▶ Stored data entries:
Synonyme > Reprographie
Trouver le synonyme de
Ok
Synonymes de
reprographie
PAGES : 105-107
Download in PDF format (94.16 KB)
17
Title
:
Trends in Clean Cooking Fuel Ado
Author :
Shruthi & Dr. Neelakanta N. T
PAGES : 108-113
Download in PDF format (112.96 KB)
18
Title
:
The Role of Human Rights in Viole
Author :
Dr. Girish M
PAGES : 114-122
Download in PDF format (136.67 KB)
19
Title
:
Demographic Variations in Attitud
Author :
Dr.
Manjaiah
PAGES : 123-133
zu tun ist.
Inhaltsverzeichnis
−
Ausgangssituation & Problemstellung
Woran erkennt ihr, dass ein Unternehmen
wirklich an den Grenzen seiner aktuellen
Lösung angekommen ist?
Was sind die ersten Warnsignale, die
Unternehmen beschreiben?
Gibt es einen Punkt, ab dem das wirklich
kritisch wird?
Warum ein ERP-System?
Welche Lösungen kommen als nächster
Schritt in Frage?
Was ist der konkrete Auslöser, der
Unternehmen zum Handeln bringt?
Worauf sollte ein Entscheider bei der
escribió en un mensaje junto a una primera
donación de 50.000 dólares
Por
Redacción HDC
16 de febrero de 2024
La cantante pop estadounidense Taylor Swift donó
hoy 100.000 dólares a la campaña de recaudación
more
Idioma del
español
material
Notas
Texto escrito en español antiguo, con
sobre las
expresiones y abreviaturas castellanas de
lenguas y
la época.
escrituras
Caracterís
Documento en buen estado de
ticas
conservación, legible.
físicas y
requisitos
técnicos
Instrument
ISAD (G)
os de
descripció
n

--

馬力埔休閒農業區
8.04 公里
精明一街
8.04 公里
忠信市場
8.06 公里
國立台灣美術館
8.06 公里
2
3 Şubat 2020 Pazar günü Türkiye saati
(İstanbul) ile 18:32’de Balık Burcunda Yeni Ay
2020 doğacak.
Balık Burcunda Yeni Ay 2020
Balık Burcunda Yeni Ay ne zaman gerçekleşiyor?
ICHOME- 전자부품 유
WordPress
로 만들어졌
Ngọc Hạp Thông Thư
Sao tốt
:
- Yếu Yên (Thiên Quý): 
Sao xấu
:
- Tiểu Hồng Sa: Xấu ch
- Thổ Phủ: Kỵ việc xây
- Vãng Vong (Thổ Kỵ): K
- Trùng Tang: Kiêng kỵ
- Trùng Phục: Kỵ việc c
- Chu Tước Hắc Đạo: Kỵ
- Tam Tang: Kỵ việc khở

==

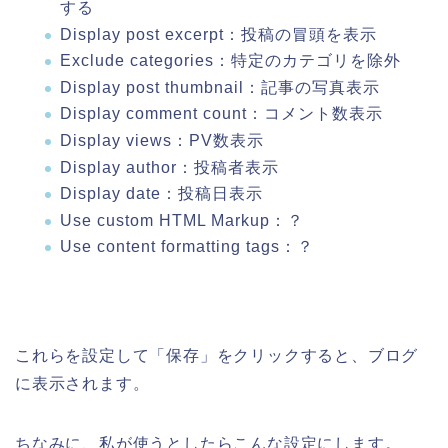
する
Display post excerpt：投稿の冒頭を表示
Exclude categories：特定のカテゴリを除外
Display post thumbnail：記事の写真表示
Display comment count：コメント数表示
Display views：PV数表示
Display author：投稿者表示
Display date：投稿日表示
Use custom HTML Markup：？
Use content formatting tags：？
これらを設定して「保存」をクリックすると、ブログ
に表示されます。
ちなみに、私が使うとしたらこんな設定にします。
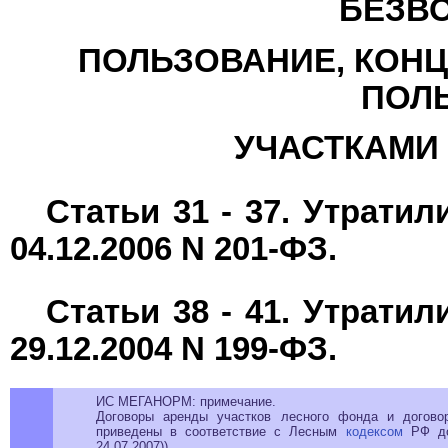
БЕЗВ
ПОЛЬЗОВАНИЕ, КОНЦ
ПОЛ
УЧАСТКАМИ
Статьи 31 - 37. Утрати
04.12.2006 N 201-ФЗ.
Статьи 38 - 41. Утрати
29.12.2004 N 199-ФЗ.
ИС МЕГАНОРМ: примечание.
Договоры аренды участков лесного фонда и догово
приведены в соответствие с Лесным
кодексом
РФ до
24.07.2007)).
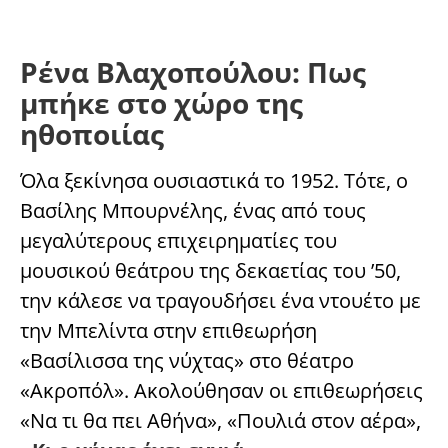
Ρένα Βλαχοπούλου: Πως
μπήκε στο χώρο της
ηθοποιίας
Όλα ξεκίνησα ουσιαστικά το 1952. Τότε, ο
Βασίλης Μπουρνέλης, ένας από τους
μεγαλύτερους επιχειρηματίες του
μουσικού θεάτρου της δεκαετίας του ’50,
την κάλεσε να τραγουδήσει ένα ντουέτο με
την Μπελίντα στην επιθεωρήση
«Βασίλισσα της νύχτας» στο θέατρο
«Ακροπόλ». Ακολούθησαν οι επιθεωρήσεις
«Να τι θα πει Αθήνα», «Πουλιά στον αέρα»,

▶ WHAT YOU HAVE TO DO: Scan the lines above, and whenever one holds the string "việc", copy it.

▶ WORKED SOLUTION:
- Thổ Phủ: Kỵ việc xây
- Trùng Phục: Kỵ việc c
- Tam Tang: Kỵ việc khở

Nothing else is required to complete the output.